After revelations came out Wednesday evening that Attorney General Jeff Sessions had spoken to a Russian ambassador while on the Senate Armed Services Committee last year — but did not disclose that information during his confirmation hearing in January — Sessions’ name has dominated the news cycle. But this isn’t the first time he’s been in the center of controversy.

During the process of his confirmation hearing, accusations from the 1980s of Sessions’ racism boiled back to the surface. Last month, Sen. Elizabeth Warren (D-Mass.) was silenced after she tried to read a 1986 letter from the late Coretta Scott King urging Congress to reject Sessions a federal judgeship position. “Mr. Sessions has used the awesome powers of his office in a shabby attempt to intimidate and frighten elderly black voters,” King wrote.

Sessions is also one of many of President Donald Trump’s very wealthy Cabinet members. An attorney by profession, he was estimated to be worth $7.5 million in 2014, according to the Center for Responsive Politics, a nonprofit that tracks campaign finance data. That’s risen steadily over the years. In 2010, he had an estimated net worth of $6.8 million — $4.2 million more than the median senator net worth that year. And in 2004, Sessions’ net worth was about $2 million.

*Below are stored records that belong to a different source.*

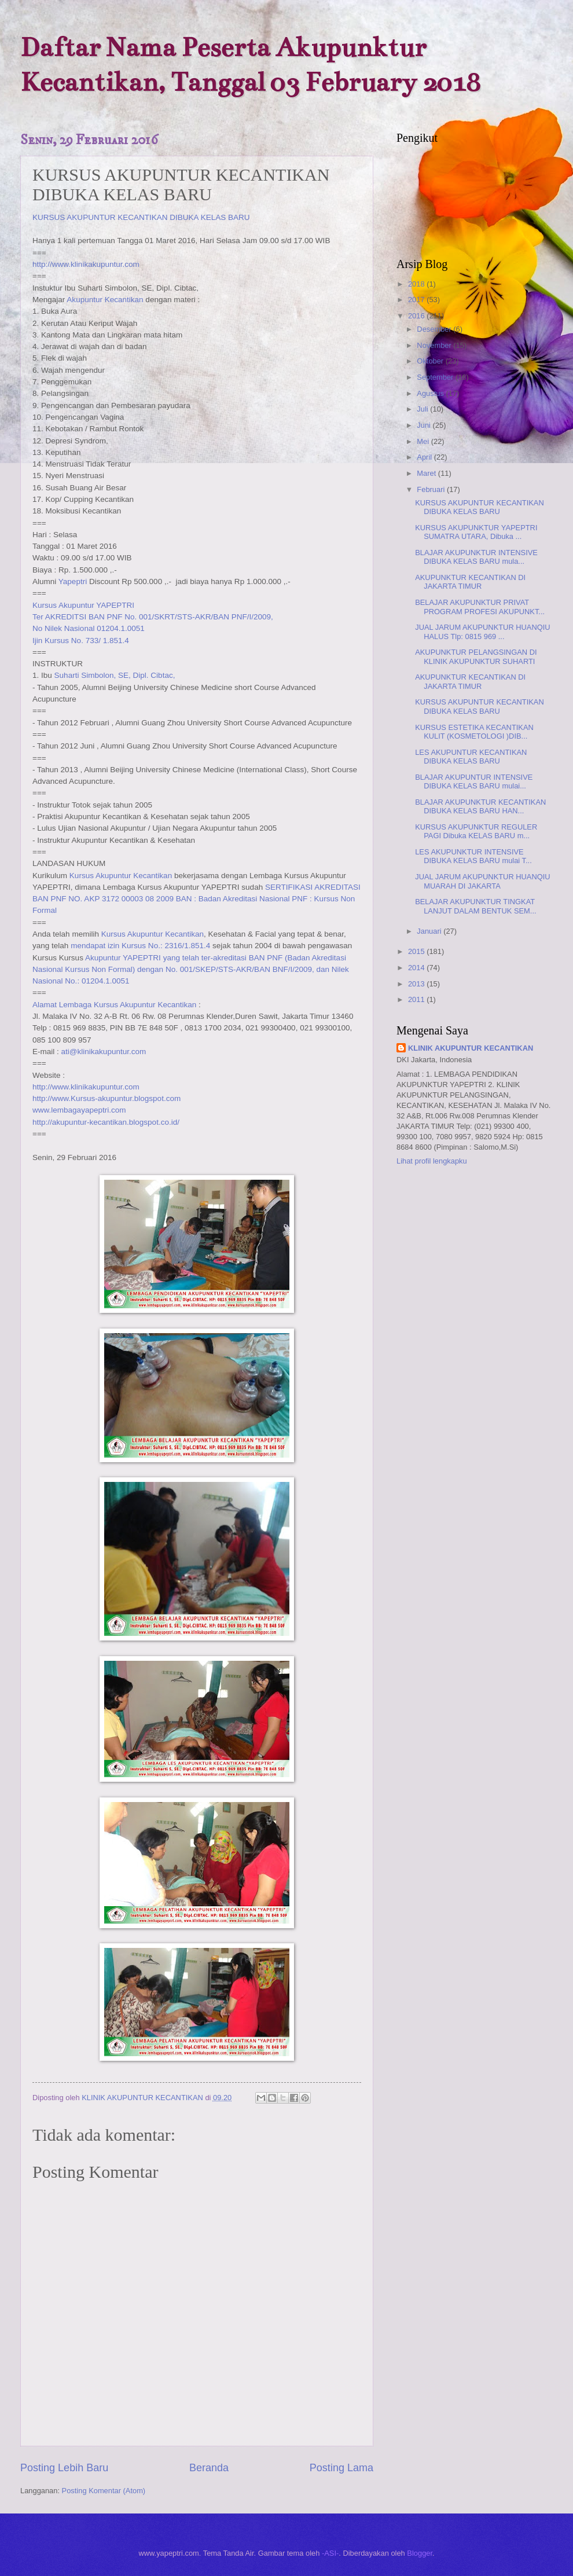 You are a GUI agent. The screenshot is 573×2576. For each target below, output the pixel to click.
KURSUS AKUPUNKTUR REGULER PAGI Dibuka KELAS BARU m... (476, 831)
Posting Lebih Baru (64, 2468)
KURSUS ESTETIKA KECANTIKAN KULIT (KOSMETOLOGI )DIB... (474, 731)
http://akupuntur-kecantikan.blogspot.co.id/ (105, 1122)
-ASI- (330, 2553)
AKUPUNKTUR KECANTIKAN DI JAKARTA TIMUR (470, 581)
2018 (417, 284)
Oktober (431, 361)
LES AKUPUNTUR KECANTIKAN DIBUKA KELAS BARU (471, 756)
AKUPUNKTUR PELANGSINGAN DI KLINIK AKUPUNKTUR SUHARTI (476, 656)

Much of that wealth came from investments in the stock market, and specifically real estate investment, according to the Washington Post. Most of his assets —$5.3 million — were in real estate in 2010. He also held nearly $1 million in mutual funds.

Sessions, whose full name is Jefferson Beauregard Sessions III, also owned 1,100 acres of land that he received as an inheritance from his mother and aunt in 2009. He owned about $2 million worth of land, which has contributed to his wealth. Not only that, but Sessions reportedly earns anywhere from $115,000 to over $1 million per year from the sale of timber on his land.